◆ Your instructions: All lines below containing "specifying" are to be listed.

◆ Excerpted data:
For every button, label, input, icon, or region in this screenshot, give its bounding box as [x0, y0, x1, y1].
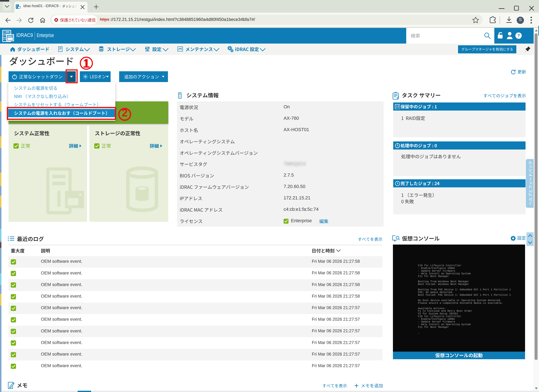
- svg-text:?: ?: [517, 33, 520, 38]
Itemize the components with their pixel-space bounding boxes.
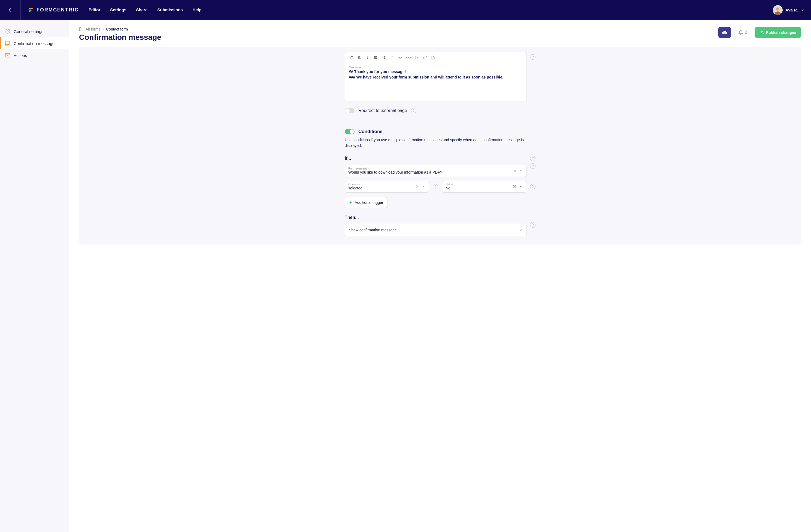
then-label: Then... (345, 215, 535, 220)
plus-icon: + (349, 200, 352, 205)
then-action-value: Show confirmation message (349, 228, 519, 232)
back-button[interactable] (0, 0, 21, 20)
svg-point-7 (7, 31, 9, 32)
chevron-right-icon: › (103, 27, 104, 31)
bell-icon (738, 30, 743, 35)
field-value: Would you like to download your informat… (348, 170, 511, 174)
help-icon[interactable]: ? (530, 54, 535, 60)
toolbar-unordered-list[interactable] (372, 55, 379, 61)
value-select[interactable]: Value No ✕ (442, 181, 526, 193)
editor-content-line1: ## Thank you for you message! (349, 70, 523, 74)
toolbar-quote[interactable]: ” (388, 55, 396, 61)
toolbar-link[interactable] (421, 55, 428, 61)
help-icon[interactable]: ? (530, 163, 535, 169)
sidebar-item-actions[interactable]: Actions (0, 49, 69, 61)
save-button[interactable] (718, 27, 731, 38)
conditions-toggle[interactable] (345, 129, 354, 134)
page-title: Confirmation message (79, 33, 718, 42)
help-icon[interactable]: ? (530, 156, 535, 161)
conditions-label: Conditions (358, 129, 383, 134)
topbar: FORMCENTRIC Editor Settings Share Submis… (0, 0, 811, 20)
breadcrumb-current: Contact form (106, 27, 128, 31)
user-menu[interactable]: Ava R. (773, 5, 805, 15)
add-trigger-label: Additional trigger (354, 200, 383, 205)
toolbar-bold[interactable]: B (356, 55, 363, 61)
sidebar-item-label: Confirmation message (14, 41, 55, 46)
logo-text: FORMCENTRIC (36, 7, 79, 13)
publish-label: Publish changes (766, 30, 796, 35)
svg-point-14 (374, 57, 374, 58)
cloud-check-icon (722, 29, 728, 35)
nav-settings[interactable]: Settings (110, 6, 126, 14)
svg-text:PDF: PDF (432, 58, 434, 59)
help-icon[interactable]: ? (530, 184, 535, 189)
toolbar-pdf[interactable]: PDF (429, 55, 437, 61)
mail-icon (5, 52, 10, 58)
upload-icon (760, 30, 764, 35)
sidebar-item-label: Actions (14, 53, 27, 58)
sidebar-item-label: General settings (14, 29, 43, 34)
clear-icon[interactable]: ✕ (512, 184, 516, 189)
sidebar: General settings Confirmation message Ac… (0, 20, 69, 532)
operator-select[interactable]: Operator selected ✕ (345, 181, 429, 193)
toolbar-image[interactable] (413, 55, 420, 61)
form-element-select[interactable]: Form element Would you like to download … (345, 165, 527, 177)
nav-editor[interactable]: Editor (89, 6, 100, 14)
sidebar-item-confirmation-message[interactable]: Confirmation message (0, 37, 69, 49)
toolbar-text-size[interactable]: тT (348, 55, 355, 61)
divider (345, 121, 535, 121)
svg-rect-3 (29, 11, 31, 12)
help-icon[interactable]: ? (530, 222, 535, 228)
notifications-button[interactable]: 0 (734, 27, 751, 38)
toolbar-ordered-list[interactable]: 123 (380, 55, 387, 61)
folder-icon (79, 27, 83, 31)
field-value: selected (348, 186, 413, 190)
field-label: Form element (348, 167, 511, 170)
then-action-select[interactable]: Show confirmation message (345, 224, 527, 236)
redirect-label: Redirect to external page (358, 108, 407, 113)
field-label: Operator (348, 183, 413, 186)
conditions-description: Use conditions if you use multiple confi… (345, 137, 535, 149)
toolbar-italic[interactable]: I (364, 55, 371, 61)
logo-mark-icon (28, 7, 34, 13)
chevron-down-icon[interactable] (422, 184, 425, 188)
field-label: Value (446, 183, 510, 186)
redirect-toggle[interactable] (345, 108, 354, 113)
toolbar-codeblock[interactable]: </> (405, 55, 412, 61)
if-label: If... (345, 156, 527, 161)
main-nav: Editor Settings Share Submissions Help (89, 6, 201, 14)
help-icon[interactable]: ? (411, 108, 416, 113)
field-value: No (446, 186, 510, 190)
message-editor: тT B I 123 ” <> </> PDF (345, 52, 527, 101)
logo: FORMCENTRIC (21, 7, 87, 13)
nav-submissions[interactable]: Submissions (157, 6, 183, 14)
main-content: All forms › Contact form Confirmation me… (69, 20, 811, 532)
editor-content-line2: ### We have received your form submissio… (349, 75, 523, 79)
avatar (773, 5, 783, 15)
editor-textarea[interactable]: Message ## Thank you for you message! ##… (345, 63, 526, 101)
gear-icon (5, 29, 10, 34)
user-name: Ava R. (785, 7, 798, 12)
publish-button[interactable]: Publish changes (754, 27, 801, 38)
sidebar-item-general-settings[interactable]: General settings (0, 25, 69, 37)
svg-text:3: 3 (382, 58, 383, 59)
nav-help[interactable]: Help (193, 6, 202, 14)
svg-point-23 (416, 57, 416, 57)
add-trigger-button[interactable]: + Additional trigger (345, 197, 388, 208)
chevron-down-icon[interactable] (519, 184, 523, 188)
chevron-down-icon (519, 228, 523, 232)
toolbar-code[interactable]: <> (397, 55, 404, 61)
breadcrumb-root[interactable]: All forms (86, 27, 100, 31)
chevron-down-icon[interactable] (519, 169, 523, 172)
nav-share[interactable]: Share (136, 6, 148, 14)
editor-label: Message (349, 66, 523, 69)
help-icon[interactable]: ? (433, 184, 438, 189)
clear-icon[interactable]: ✕ (415, 184, 419, 189)
svg-rect-2 (29, 10, 32, 11)
svg-point-15 (374, 58, 374, 59)
svg-rect-1 (29, 8, 33, 9)
clear-icon[interactable]: ✕ (513, 168, 517, 173)
arrow-left-icon (7, 7, 13, 13)
svg-point-5 (776, 7, 779, 11)
notification-count: 0 (745, 30, 747, 35)
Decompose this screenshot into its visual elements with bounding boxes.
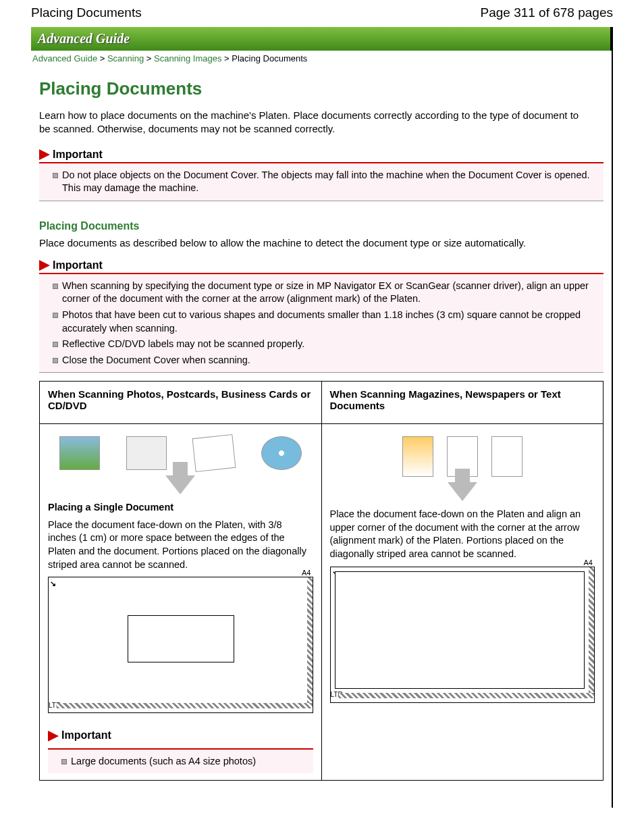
intro-text: Learn how to place documents on the mach… xyxy=(39,109,603,136)
single-doc-heading: Placing a Single Document xyxy=(48,501,313,515)
important-body-1: Do not place objects on the Document Cov… xyxy=(39,163,603,201)
arrow-down-icon xyxy=(165,475,195,494)
list-item: Photos that have been cut to various sha… xyxy=(53,309,598,335)
crumb-advanced-guide[interactable]: Advanced Guide xyxy=(32,53,97,63)
page-info: Page 311 of 678 pages xyxy=(480,5,613,20)
guide-banner: Advanced Guide xyxy=(31,27,612,51)
breadcrumb: Advanced Guide > Scanning > Scanning Ima… xyxy=(31,51,612,66)
thumb-textdoc xyxy=(491,436,522,477)
important-body-2: When scanning by specifying the document… xyxy=(39,274,603,373)
thumb-cd xyxy=(261,436,302,470)
doc-align-text: Place the document face-down on the Plat… xyxy=(330,508,595,561)
section-subhead: Placing Documents xyxy=(39,220,603,232)
content-pane: Advanced Guide Advanced Guide > Scanning… xyxy=(31,27,613,808)
list-item: Large documents (such as A4 size photos) xyxy=(61,755,308,768)
thumb-card xyxy=(192,434,236,472)
thumb-photo xyxy=(59,436,100,470)
col-head-left: When Scanning Photos, Postcards, Busines… xyxy=(40,382,321,424)
section-subtext: Place documents as described below to al… xyxy=(39,236,603,250)
warning-icon xyxy=(39,149,50,160)
col-head-right: When Scanning Magazines, Newspapers or T… xyxy=(322,382,603,424)
important-body-3: Large documents (such as A4 size photos) xyxy=(48,750,313,774)
important-header-1: Important xyxy=(39,149,603,163)
list-item: Reflective CD/DVD labels may not be scan… xyxy=(53,338,598,351)
warning-icon xyxy=(39,260,50,271)
list-item: When scanning by specifying the document… xyxy=(53,280,598,306)
arrow-down-icon xyxy=(448,482,477,501)
list-item: Do not place objects on the Document Cov… xyxy=(53,169,598,195)
platen-diagram-left: A4 ↘ LTR xyxy=(48,577,313,713)
warning-icon xyxy=(48,731,59,741)
single-doc-text: Place the document face-down on the Plat… xyxy=(48,519,313,571)
doc-title: Placing Documents xyxy=(31,5,142,20)
platen-diagram-right: A4 ↘ LTR xyxy=(330,567,595,703)
col-photos: When Scanning Photos, Postcards, Busines… xyxy=(40,382,322,780)
crumb-scanning-images[interactable]: Scanning Images xyxy=(154,53,221,63)
thumb-postcard xyxy=(126,436,167,470)
page-title: Placing Documents xyxy=(39,78,603,99)
col-documents: When Scanning Magazines, Newspapers or T… xyxy=(322,382,603,780)
comparison-table: When Scanning Photos, Postcards, Busines… xyxy=(39,381,603,781)
crumb-scanning[interactable]: Scanning xyxy=(107,53,144,63)
thumb-magazine xyxy=(402,436,433,477)
important-header-2: Important xyxy=(39,259,603,274)
list-item: Close the Document Cover when scanning. xyxy=(53,354,598,367)
crumb-current: Placing Documents xyxy=(232,53,307,63)
important-header-3: Important xyxy=(48,725,313,750)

◆ Exercise result:
important-body-2: When scanning by specifying the document… xyxy=(39,274,603,373)
list-item: When scanning by specifying the document… xyxy=(53,280,598,306)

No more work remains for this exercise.